477 The 2005 Crop - The Good, The Bad, The Ugly
It's great to say this year is over and the beets are out of the field and in the pile. Some growers in the Hillsboro district harvested their best crop ever while some in Drayton harvested no crop at all. Yields at Ada North, 22.9 T/A; Amenia 22.7 T/A and Nash 22.4 T/A were at or near the best ever. Very poor yields were experienced at Humboldt 9.8 T/A; McArthur 10.6 T/A and Kennedy at 11.6 T/A with only part of the contracted acres delivered. The crop was planted right on time with 98 % in the ground by May 10. Seedling emergence was good to excellent for most of the crop with replanting at just over 1 %. Then the rains came and severe flooding caused abandonment of nearly 30,000 acres. Saturated field conditions persisted for several weeks resulting in difficulty timing herbicide applications and cultivation. Moderate to severe root rots developed causing additional yield loss. The persistent warm wet conditions provided an ideal situation for Rhizomania to cause extensive yield loss. Rhizomania was particularly severe in Clay, Norman and Polk counties. It became much more severe in Traill, Grand Forks, Marshall and Walsh counties in 2005. Incidence of Rhizomania increased noticeably in Cass, Kittson and Pembina counties.
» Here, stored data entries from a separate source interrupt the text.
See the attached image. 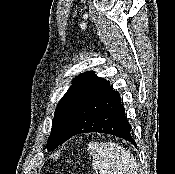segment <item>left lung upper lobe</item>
Listing matches in <instances>:
<instances>
[{
    "mask_svg": "<svg viewBox=\"0 0 175 174\" xmlns=\"http://www.w3.org/2000/svg\"><path fill=\"white\" fill-rule=\"evenodd\" d=\"M104 81V78L97 77L93 71L82 73L73 80V85L55 110L52 130L47 142L48 151L63 144V135L76 105L87 93Z\"/></svg>",
    "mask_w": 175,
    "mask_h": 174,
    "instance_id": "1",
    "label": "left lung upper lobe"
}]
</instances>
Rhizomania Management Strategies
- Plant high resistance varieties where disease pressure is severe
- The third crop planted after a positive Rhizomania diagnosis will suffer yield loss
- Planting resistant varieties will slow buildup of disease inoculum
- Long rotations, 4 years or more, noticeably slow disease buildup
- Plant resistant varieties in fields or sections that previously have had Rhizomania
- When resistant variety revenue per acre is equal to conventional variety revenue per acre there is no reason not to plant the resistant varieties
- Be sure Rhizomania resistant varieties have the Aphanomyces, Fusarium and Cercospora resistance and other characteristics required on a field-by-field basis.
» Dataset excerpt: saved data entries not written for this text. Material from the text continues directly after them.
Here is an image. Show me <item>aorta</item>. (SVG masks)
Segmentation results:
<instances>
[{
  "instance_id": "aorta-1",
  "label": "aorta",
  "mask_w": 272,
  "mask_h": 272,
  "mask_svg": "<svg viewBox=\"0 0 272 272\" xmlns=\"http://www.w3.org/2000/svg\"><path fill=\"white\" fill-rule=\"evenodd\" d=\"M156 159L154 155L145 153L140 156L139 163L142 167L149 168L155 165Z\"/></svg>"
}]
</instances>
Sugarbeet after Soybean Minimizing the Rotation Effect
- Plant early to maximize yield
- Watch out for herbicide carryover if not after Roundup Ready soybean
- Be aware Rhizoctonia is common to both soybean and sugarbeet
- Use a starter fertilizer to maximize yield opportunity
- Plant spring cover crop on these prone to blow soil conditions
- Use best management practices to minimize allelopathic effects that can lower RSA by 500 to 1000 pounds per acre compared to sugarbeets after small grains.